Step-by-step explanation:
The building boxes have lengths represented by (x + 1), widths by (5 - x), and heights by (x - 1).
Part A)
Since they are side lengths, they must be positive. In other words:
[tex]\displaystyle x+1>0, 5-x>0\text{ and } x-1>0[/tex]
Solving for each inequality yields:
[tex]x>-1, x<5,\text{ and } x>1[/tex]
We can eliminate the first inequality.

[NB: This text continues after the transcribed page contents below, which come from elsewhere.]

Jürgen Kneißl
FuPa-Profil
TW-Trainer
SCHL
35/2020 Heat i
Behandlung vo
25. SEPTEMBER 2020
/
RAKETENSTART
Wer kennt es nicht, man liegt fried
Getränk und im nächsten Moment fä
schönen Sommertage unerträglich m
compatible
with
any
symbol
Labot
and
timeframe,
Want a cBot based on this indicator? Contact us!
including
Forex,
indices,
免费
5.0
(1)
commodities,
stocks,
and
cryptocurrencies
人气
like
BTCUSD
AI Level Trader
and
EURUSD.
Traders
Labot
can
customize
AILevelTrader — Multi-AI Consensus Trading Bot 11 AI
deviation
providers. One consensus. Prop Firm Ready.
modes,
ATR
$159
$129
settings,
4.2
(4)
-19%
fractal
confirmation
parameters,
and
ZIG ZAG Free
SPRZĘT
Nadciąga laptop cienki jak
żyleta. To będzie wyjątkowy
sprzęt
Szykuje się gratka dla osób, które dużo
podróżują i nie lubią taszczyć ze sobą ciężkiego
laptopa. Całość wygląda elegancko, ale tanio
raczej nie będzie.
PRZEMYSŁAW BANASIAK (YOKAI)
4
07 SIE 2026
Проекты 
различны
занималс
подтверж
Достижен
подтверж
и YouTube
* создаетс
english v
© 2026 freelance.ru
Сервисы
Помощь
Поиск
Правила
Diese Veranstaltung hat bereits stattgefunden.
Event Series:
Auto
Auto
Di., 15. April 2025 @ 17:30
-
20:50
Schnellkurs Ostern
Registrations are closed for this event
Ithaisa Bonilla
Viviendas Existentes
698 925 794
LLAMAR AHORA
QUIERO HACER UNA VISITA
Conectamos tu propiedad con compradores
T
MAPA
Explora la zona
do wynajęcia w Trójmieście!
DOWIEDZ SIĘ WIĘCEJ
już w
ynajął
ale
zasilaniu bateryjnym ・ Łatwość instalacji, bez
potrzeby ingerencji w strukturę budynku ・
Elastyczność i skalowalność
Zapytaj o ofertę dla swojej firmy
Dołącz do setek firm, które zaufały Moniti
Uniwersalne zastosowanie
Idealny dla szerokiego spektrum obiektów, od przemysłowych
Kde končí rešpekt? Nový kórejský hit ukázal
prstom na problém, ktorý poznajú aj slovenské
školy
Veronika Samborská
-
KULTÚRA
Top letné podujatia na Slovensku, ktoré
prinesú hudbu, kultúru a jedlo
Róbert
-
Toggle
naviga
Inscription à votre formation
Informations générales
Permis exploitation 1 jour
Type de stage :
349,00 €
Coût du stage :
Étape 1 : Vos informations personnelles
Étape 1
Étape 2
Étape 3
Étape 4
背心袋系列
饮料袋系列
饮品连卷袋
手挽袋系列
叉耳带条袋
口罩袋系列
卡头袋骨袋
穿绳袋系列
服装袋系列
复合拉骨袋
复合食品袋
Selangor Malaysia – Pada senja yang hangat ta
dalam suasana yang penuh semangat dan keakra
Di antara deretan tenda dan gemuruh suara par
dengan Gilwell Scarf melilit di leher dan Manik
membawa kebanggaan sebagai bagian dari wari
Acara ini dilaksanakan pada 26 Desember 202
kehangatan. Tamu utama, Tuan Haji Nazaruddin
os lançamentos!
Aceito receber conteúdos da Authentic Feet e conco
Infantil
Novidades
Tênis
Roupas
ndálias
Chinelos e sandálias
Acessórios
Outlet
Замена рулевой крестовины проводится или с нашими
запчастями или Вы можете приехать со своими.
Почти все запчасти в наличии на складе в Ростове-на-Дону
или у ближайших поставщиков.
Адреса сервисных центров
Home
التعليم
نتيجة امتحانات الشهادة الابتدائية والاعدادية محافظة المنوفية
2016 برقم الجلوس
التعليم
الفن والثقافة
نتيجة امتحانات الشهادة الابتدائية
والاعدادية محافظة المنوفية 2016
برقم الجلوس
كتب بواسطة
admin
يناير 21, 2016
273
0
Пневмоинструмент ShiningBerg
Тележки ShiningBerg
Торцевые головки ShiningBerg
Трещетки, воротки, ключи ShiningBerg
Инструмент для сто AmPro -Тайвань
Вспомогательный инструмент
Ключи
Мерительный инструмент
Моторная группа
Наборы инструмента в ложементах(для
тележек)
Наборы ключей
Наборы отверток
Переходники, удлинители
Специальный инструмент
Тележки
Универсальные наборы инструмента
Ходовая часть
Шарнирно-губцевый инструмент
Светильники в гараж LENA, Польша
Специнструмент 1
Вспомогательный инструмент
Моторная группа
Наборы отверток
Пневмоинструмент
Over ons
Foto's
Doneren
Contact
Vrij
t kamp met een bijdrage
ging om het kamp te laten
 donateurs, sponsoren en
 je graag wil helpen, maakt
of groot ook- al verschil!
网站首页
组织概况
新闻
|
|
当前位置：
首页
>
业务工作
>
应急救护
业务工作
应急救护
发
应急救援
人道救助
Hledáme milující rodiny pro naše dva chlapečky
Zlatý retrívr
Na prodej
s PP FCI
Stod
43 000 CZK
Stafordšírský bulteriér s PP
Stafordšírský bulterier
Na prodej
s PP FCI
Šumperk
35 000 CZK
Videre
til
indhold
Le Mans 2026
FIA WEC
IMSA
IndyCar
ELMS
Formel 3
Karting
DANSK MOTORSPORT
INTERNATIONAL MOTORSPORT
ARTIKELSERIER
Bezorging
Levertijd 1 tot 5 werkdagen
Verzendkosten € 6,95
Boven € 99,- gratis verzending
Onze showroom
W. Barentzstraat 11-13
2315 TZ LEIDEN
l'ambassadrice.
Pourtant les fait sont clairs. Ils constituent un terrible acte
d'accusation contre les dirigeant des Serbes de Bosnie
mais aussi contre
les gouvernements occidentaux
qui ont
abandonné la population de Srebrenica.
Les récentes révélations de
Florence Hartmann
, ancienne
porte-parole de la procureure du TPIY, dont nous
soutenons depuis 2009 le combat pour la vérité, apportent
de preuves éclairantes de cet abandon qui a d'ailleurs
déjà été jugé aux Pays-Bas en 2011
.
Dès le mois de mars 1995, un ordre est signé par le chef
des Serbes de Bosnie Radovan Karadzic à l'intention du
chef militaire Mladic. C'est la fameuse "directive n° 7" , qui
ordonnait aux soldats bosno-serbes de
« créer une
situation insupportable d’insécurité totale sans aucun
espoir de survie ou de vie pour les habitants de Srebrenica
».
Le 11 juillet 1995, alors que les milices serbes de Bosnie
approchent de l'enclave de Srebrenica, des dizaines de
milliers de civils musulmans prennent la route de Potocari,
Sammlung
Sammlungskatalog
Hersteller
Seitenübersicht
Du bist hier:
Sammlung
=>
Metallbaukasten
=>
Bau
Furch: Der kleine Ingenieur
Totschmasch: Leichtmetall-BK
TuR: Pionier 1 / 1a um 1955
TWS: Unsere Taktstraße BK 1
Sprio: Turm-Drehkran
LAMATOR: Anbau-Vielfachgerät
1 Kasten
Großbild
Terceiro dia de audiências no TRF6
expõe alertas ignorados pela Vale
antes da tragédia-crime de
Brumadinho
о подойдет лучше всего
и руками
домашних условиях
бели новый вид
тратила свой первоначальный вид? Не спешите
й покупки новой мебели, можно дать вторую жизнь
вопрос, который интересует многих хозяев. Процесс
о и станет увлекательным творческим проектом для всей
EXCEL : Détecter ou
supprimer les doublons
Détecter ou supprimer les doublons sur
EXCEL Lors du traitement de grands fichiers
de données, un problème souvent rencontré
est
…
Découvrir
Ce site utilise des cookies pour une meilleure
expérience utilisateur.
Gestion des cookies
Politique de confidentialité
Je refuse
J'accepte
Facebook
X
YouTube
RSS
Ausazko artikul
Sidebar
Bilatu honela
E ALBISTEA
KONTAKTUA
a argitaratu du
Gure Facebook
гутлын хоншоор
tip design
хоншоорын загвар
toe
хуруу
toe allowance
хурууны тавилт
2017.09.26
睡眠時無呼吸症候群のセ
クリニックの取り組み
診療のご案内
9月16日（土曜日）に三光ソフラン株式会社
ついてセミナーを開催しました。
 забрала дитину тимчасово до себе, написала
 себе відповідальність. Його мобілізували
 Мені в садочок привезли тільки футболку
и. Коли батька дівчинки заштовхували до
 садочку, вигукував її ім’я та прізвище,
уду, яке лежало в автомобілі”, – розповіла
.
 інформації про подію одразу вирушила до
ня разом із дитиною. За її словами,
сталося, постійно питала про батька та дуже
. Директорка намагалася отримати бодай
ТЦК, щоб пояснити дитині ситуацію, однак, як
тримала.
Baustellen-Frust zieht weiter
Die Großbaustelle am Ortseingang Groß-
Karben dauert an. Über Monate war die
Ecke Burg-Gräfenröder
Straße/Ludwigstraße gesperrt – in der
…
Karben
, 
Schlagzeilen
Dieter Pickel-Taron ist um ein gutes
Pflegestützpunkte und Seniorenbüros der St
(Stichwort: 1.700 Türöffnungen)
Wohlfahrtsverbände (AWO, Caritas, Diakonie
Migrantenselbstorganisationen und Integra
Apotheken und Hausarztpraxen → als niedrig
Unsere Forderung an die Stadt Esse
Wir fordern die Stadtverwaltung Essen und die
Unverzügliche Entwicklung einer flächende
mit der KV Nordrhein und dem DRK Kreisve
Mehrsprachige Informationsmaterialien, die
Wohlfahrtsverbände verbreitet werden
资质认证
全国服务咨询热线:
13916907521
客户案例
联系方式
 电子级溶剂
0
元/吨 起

Thus, our compound inequality is:
[tex]1<x<5[/tex]
So, the reasonable domain for V(x) will be all values greater than one and less than five.
In interval notation:
[tex](1, 5)[/tex]
Or as an inequality:
[tex]1<x<5[/tex]
Part B)
We only need to look at the part of the graph within our domain.
For 1 < x < 5, we can see that its maximum is 17.
This occurs around x = 3.5.
Part C)
Again, we only need to look at the part of the graph within our domain.
As we can see, starting from x = 1 to x = 3.5 (approximately), our function is increasing (i.e. sloping upwards).
From x = 3.5 (approximately) and ending at x = 5, our function is decreasing.
Therefore, V(x) is increasing for 1 < x < 3.5 and decreasing for 3.5 < x < 5.